Secondo gli inquirenti, a capo della struttura criminale c'erano Antonio Carzo e Vincenzo Alvaro, legati a famiglie di 'ndrangheta operanti nella zona di Cosoleto (Reggio Calabria). In base a quanto accertato dai pm di Roma, coordinati dagli aggiunti Michele Prestipino e Ilaria Calò, il gruppo criminale puntava ad acquisire la gestione di attività economiche nei settori della panificazione, mercato ittico, pasticcerie e ritiro pelli. Le mani del clan erano finite anche sul business della ristorazione e dei bar.

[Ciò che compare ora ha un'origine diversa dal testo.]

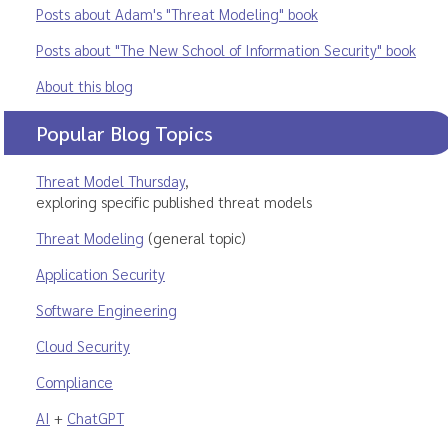
Posts about Adam's "Threat Modeling" book
Posts about "The New School of Information Security" book
About this blog
Popular Blog Topics
Threat Model Thursday
,
exploring specific published threat models
Threat Modeling
(general topic)
Application Security
Software Engineering
Cloud Security
Compliance
AI
+
ChatGPT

Coldiretti: business da 24,5 miliardi di euro

Dal pesce al pane fino ai dolci l'agroalimentare è diventato un settore prioritario di investimento della malavita con un business criminale che ha superato i 24,5 miliardi di euro. È quanto afferma Coldiretti in riferimento all'operazione della Direzione Investigativa Antimafia per l'esecuzione di misure cautelari nei confronti di 26 persone accusate di far parte di una locale di ' ndrangheta, radicata nella Capitale e finalizzata ad acquisire la gestione e il controllo di attività economiche nel settore agroalimentare, dall'ittico alla panificazione fino alla pasticceria.

La criminalità comprende la strategicità del settore in tempo di crisi economica perché - sostiene l'organizzazione agricola - consente di infiltrarsi in modo capillare nella società civile e condizionare la via quotidiana delle persone. Non solo- aggiunge Coldiretti- si appropriano di vasti comparti dell'agroalimentare e dei guadagni che ne derivano, distruggendo la concorrenza e il libero mercato legale e soffocando l'imprenditoria onesta, ma - precisa l'organizzazione agricola - compromettono in modo gravissimo la qualità e la sicurezza dei prodotti, con l'effetto indiretto di minare profondamente l'immagine dei prodotti italiani ed il valore del marchio Made in Italy.

Con i classici strumenti dell'estorsione e dell'intimidazione le agromafie- rileva Coldiretti- impongono l'utilizzo di specifiche ditte di trasporti, o la vendita di determinati prodotti agli esercizi commerciali, che a volte, approfittando della mancanza di liquidità, arrivano a rilevare direttamente grazie alle disponibilità di capitali. Un fenomeno che -conclude l'organizzazione agricola - minaccia di aggravarsi ulteriormente per gli effetti del caro prezzi provocato dalla guerra che potrebbe spingere le imprese a rischio a ricorrere all'usura per trovare i finanziamenti necessari.